[Directions] Where the word "Fragrance" appears in a line below, copy the whole line.

Start of Provided information

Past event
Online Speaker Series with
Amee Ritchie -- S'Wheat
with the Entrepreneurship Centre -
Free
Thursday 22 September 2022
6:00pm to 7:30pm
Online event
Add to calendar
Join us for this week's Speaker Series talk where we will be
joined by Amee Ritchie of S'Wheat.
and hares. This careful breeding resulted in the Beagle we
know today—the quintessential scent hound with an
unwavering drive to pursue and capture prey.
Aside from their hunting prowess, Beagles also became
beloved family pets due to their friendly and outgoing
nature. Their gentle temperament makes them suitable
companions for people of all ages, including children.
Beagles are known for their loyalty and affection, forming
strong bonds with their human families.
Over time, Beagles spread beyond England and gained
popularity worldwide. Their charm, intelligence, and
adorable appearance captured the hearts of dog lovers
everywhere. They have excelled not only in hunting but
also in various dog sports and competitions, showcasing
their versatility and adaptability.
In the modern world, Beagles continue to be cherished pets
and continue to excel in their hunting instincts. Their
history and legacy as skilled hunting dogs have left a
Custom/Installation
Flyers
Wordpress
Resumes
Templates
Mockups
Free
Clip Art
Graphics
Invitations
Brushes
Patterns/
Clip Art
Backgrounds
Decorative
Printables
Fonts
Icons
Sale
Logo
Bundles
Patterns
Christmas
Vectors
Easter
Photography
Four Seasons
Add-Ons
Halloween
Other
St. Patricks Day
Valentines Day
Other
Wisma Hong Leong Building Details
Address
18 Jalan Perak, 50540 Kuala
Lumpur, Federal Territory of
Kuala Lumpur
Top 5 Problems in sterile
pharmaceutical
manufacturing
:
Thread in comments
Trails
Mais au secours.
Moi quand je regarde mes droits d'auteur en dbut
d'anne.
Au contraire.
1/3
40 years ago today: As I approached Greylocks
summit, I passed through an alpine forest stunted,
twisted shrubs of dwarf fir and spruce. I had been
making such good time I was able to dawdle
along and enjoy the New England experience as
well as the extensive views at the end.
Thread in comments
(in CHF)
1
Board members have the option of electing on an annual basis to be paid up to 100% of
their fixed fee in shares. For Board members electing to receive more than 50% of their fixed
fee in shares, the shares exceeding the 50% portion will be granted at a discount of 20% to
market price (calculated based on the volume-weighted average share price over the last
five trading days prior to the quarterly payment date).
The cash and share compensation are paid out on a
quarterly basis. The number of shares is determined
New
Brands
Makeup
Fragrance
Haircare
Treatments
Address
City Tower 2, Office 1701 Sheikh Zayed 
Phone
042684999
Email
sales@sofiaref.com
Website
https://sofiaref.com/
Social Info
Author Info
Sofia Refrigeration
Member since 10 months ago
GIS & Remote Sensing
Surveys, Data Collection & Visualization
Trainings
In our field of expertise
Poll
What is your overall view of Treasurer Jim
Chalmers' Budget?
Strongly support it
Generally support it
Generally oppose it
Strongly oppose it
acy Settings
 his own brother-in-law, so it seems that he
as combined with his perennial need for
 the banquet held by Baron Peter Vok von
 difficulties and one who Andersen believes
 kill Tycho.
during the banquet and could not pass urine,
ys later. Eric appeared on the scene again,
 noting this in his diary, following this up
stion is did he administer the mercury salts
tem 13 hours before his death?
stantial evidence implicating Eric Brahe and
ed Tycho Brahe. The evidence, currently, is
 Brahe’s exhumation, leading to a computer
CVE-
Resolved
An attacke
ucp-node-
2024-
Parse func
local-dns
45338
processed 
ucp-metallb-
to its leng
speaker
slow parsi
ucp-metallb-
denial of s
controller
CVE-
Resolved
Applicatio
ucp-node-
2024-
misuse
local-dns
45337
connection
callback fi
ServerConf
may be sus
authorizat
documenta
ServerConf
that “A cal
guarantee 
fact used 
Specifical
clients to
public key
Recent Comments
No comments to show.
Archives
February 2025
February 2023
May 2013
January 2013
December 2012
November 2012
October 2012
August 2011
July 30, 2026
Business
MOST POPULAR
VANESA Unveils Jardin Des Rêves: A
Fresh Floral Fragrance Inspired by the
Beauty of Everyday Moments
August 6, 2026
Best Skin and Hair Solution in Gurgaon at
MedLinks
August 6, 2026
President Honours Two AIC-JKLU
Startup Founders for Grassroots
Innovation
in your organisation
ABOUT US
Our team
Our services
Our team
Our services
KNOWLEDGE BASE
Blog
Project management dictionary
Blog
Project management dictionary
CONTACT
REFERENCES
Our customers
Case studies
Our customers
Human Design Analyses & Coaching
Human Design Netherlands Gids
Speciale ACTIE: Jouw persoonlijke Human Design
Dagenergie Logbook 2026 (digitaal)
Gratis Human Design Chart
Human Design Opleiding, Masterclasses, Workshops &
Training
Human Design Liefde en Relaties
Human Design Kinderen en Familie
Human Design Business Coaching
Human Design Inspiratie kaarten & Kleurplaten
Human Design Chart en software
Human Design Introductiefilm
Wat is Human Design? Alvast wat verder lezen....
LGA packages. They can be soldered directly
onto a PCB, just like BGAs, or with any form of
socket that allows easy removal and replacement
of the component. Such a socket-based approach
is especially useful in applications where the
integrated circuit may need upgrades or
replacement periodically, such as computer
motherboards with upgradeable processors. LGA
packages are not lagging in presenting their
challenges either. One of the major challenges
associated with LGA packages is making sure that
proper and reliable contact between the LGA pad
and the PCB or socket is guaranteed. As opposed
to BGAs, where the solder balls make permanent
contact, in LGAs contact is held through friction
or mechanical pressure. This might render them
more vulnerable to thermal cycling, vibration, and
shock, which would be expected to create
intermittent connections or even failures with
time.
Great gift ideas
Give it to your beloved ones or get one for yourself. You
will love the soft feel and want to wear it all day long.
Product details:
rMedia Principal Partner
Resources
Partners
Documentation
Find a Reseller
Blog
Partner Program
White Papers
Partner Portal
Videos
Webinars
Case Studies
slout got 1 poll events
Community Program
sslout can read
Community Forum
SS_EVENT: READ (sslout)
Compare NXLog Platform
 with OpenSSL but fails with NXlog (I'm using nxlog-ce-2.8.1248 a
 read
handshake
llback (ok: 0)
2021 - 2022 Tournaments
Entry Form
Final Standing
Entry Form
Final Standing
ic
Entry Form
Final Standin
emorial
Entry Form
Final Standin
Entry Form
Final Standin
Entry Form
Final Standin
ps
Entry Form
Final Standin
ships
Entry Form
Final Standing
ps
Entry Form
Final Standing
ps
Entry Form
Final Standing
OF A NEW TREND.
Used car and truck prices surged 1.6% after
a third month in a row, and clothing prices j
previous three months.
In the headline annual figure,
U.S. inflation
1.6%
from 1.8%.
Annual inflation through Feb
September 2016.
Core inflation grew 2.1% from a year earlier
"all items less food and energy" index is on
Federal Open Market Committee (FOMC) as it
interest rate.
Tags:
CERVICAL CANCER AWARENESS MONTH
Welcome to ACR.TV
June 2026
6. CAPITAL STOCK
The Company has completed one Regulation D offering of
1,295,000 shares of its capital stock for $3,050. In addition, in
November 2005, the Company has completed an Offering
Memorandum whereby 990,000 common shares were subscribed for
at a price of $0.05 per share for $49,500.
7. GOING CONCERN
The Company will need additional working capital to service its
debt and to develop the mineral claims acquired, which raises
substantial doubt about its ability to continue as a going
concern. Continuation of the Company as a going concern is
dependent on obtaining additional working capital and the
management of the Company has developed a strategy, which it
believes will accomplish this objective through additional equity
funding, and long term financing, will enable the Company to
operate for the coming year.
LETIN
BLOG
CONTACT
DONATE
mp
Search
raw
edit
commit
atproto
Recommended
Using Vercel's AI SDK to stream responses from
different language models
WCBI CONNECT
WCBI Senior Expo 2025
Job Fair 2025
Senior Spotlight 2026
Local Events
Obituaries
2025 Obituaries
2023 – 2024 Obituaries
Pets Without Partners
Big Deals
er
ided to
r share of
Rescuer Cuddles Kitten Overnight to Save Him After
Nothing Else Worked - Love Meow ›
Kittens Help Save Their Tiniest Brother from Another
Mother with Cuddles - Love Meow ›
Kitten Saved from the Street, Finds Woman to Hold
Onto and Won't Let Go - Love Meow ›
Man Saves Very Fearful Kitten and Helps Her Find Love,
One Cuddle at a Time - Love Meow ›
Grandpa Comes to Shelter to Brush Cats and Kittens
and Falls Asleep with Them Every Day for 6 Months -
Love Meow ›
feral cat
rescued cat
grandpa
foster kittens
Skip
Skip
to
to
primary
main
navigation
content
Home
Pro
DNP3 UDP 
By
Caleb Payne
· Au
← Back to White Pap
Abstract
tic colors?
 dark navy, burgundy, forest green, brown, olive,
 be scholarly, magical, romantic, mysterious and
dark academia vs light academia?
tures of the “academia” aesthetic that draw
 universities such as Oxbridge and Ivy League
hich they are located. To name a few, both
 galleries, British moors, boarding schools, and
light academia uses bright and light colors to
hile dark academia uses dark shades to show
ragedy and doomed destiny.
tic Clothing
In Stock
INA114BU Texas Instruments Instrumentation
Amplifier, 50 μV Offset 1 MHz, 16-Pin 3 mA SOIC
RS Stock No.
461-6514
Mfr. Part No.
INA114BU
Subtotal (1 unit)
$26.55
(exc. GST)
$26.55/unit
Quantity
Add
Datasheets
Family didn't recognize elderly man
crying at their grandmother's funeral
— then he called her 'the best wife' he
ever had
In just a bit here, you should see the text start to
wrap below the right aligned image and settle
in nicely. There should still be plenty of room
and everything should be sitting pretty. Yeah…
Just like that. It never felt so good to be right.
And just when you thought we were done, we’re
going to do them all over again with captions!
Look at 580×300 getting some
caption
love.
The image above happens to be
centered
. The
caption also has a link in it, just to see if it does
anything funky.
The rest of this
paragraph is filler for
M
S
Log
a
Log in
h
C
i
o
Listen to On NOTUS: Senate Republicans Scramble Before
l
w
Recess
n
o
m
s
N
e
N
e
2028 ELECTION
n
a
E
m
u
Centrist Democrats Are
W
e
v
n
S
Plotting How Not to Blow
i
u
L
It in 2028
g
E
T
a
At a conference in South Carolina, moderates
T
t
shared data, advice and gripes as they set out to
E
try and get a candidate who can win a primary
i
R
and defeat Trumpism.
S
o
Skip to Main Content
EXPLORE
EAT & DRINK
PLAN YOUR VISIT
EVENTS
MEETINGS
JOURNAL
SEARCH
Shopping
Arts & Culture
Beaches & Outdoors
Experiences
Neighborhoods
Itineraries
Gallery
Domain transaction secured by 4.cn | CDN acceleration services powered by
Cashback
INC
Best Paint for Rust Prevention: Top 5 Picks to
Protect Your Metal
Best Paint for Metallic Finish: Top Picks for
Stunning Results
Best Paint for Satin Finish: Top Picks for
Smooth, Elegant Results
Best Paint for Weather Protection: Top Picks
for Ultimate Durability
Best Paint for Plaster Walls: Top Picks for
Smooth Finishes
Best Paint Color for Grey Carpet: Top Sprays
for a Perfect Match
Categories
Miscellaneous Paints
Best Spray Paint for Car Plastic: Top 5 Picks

End of Provided information

[Output]
Fragrance
Fresh Floral Fragrance Inspired by the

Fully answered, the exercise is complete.